Recentemente, o estado de São Paulo notificou seus primeiros casos humanos: uma mulher de 34 anos residente em Ribeirão Preto, já recuperada após retornar de uma viagem à região amazônica, e uma adolescente de 18 anos de São José do Rio Preto, que atualmente está sob cuidados médicos em internação.
Em âmbito nacional, o Ministério da Saúde mantém vigilância intensificada após a confirmação de casos em Santa Catarina, incluindo um óbito, e um possível caso no Piauí.
Sintomas
Apenas cerca de 20% das pessoas infectadas apresentam sintomas, que geralmente são leves, mas podem se agravar.
- Sinais iniciais e gerais: febre, mal-estar, falta de apetite, náuseas e vômitos.
- Dores corporais: dor de cabeça, dores musculares e dor ocular.
- Sinais visíveis: manchas na pele e aumento dos gânglios linfáticos (ínguas).

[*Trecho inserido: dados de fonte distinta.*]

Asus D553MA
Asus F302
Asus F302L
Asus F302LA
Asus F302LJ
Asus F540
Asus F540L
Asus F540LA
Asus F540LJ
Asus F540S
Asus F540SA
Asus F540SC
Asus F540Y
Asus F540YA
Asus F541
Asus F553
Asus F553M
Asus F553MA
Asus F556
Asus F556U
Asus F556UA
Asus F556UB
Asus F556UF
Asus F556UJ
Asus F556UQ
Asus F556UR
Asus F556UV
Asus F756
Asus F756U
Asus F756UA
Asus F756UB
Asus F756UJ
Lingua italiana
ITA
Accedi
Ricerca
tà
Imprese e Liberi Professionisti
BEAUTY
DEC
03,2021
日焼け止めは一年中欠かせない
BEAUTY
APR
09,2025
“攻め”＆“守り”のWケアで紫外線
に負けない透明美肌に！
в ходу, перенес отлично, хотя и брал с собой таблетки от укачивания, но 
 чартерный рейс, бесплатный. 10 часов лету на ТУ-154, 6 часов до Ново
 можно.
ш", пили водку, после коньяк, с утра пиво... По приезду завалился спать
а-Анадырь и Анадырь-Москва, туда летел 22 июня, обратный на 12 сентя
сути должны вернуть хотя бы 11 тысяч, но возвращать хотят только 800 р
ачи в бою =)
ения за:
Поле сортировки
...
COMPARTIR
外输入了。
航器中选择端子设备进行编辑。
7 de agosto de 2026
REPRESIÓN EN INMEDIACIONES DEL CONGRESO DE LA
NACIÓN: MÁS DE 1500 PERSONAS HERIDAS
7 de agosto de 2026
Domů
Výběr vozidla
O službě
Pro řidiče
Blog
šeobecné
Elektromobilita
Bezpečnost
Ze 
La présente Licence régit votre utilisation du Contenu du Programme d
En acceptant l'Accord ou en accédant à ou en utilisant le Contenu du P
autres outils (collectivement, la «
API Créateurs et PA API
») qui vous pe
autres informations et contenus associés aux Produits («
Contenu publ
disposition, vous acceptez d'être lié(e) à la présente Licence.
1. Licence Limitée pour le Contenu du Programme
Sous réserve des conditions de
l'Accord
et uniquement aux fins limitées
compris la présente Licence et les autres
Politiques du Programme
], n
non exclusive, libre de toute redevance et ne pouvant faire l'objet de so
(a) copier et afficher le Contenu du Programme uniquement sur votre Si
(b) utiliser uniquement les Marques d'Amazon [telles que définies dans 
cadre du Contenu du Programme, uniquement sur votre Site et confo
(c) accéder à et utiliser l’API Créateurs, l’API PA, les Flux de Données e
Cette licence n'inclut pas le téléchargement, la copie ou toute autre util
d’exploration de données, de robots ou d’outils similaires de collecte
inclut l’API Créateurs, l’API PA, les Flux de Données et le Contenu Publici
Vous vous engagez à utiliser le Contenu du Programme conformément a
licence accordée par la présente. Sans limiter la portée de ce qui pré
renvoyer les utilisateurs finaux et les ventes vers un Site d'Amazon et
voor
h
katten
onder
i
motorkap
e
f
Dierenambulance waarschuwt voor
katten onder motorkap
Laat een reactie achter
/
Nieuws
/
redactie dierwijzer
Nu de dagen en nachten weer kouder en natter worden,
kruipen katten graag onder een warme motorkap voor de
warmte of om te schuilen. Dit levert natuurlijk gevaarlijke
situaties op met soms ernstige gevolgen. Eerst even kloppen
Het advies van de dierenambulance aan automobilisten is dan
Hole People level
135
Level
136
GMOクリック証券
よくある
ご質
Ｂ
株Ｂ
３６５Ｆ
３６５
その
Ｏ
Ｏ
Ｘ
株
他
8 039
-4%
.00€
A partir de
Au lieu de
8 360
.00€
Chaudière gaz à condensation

Em casos mais graves, a doença pode evoluir para encefalite ou meningite, manifestando-se com confusão mental, diminuição do nível de consciência, tremores ou convulsões, exigindo atendimento médico urgente.
Tratamento
Não existe vacina nem remédio antiviral contra o vírus do Nilo Ocidental para humanos. O tratamento concentra-se no alívio dos sintomas e no suporte ao corpo:
- Casos leves: cuidados domiciliares com repouso, hidratação adequada e medicamentos para aliviar os sintomas, conforme orientação médica.
- Casos graves: requerem internação hospitalar imediata, com suporte em Unidade de Terapia Intensiva (UTI), hidratação intravenosa, suporte respiratório e prevenção de infecções secundárias.
Diagnóstico e prevenção
O diagnóstico é feito por meio da avaliação clínica combinada com exames laboratoriais específicos, considerando a exposição a áreas com circulação dos mosquitos transmissores.
Tatiana Lang D’Agostini, diretora do Centro de Vigilância Epidemiológica Prof. Alexandre Vranjac (CVE-SP), salienta que o monitoramento é contínuo. Ela enfatiza que “a identificação dos primeiros casos humanos no estado reforça a necessidade da vigilância epidemiológica e do acompanhamento constante da situação. As equipes municipais e estaduais continuam investigando os casos para determinar a provável origem da infecção e orientar as ações preventivas.”
Para evitar a doença, o principal método é impedir a proliferação e as picadas dos mosquitos, utilizando repelentes, instalando telas nas janelas e eliminando focos de água parada.